__Work item__
Extract each line of the records below that contains the word "Internasional".

__Items listed in a dataset__
[Start of section]

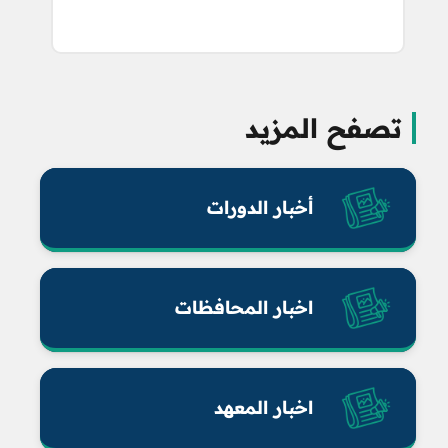
تصفح المزيد
أخبار الدورات
اخبار المحافظات
اخبار المعهد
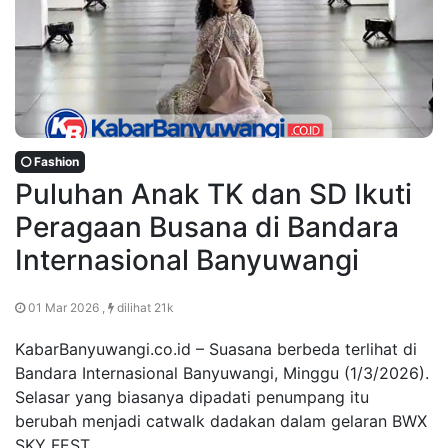
Fashion
Puluhan Anak TK dan SD Ikuti
Peragaan Busana di Bandara
Internasional Banyuwangi
01 Mar 2026 ,
dilihat 21k
KabarBanyuwangi.co.id – Suasana berbeda terlihat di
Bandara Internasional Banyuwangi, Minggu (1/3/2026).
Selasar yang biasanya dipadati penumpang itu
berubah menjadi catwalk dadakan dalam gelaran BWX
SKY FEST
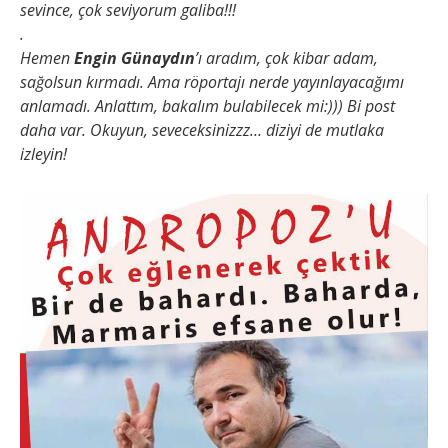
sevince, çok seviyorum galiba!!!
.
Hemen
Engin Günaydın
’ı aradım, çok kibar adam,
sağolsun kırmadı. Ama röportajı nerde yayınlayacağımı
anlamadı. Anlattım, bakalım bulabilecek mi:))) Bi post
daha var. Okuyun, seveceksinizzz… diziyi de mutlaka
izleyin!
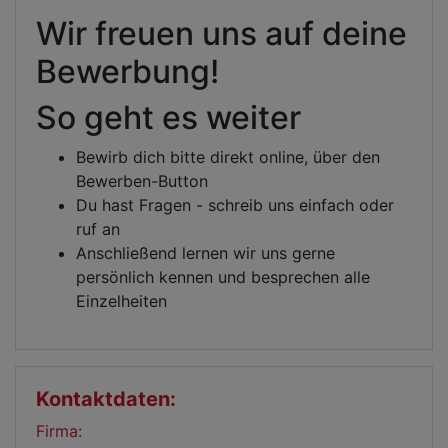
Wir freuen uns auf deine
Bewerbung!
So geht es weiter
Bewirb dich bitte direkt online, über den
Bewerben-Button
Du hast Fragen - schreib uns einfach oder
ruf an
Anschließend lernen wir uns gerne
persönlich kennen und besprechen alle
Einzelheiten
Kontaktdaten:
Firma:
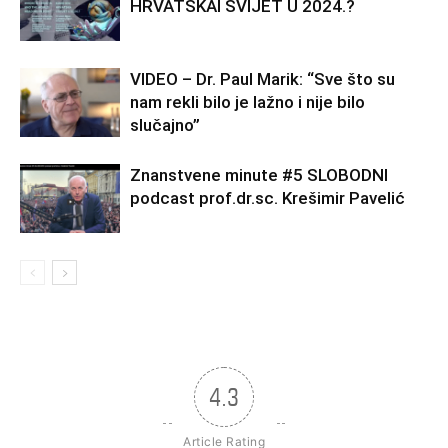
HRVATSKAI SVIJET U 2024.?
VIDEO – Dr. Paul Marik: “Sve što su
nam rekli bilo je lažno i nije bilo
slučajno”
Znanstvene minute #5 SLOBODNI
podcast prof.dr.sc. Krešimir Pavelić
4.3
Article Rating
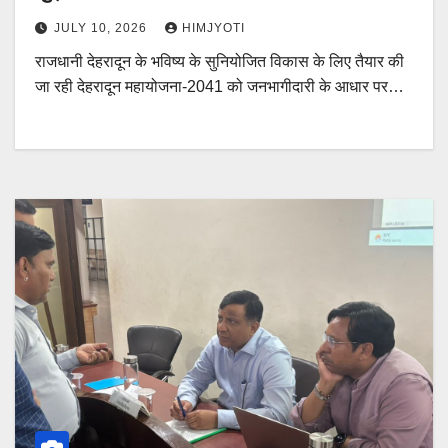
JULY 10, 2026
HIMJYOTI
राजधानी देहरादून के भविष्य के सुनियोजित विकास के लिए तैयार की
जा रही देहरादून महायोजना-2041 को जनभागीदारी के आधार पर…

[End of section]

__Your response__
Internasional Banyuwangi
Bandara Internasional Banyuwangi, Minggu (1/3/2026).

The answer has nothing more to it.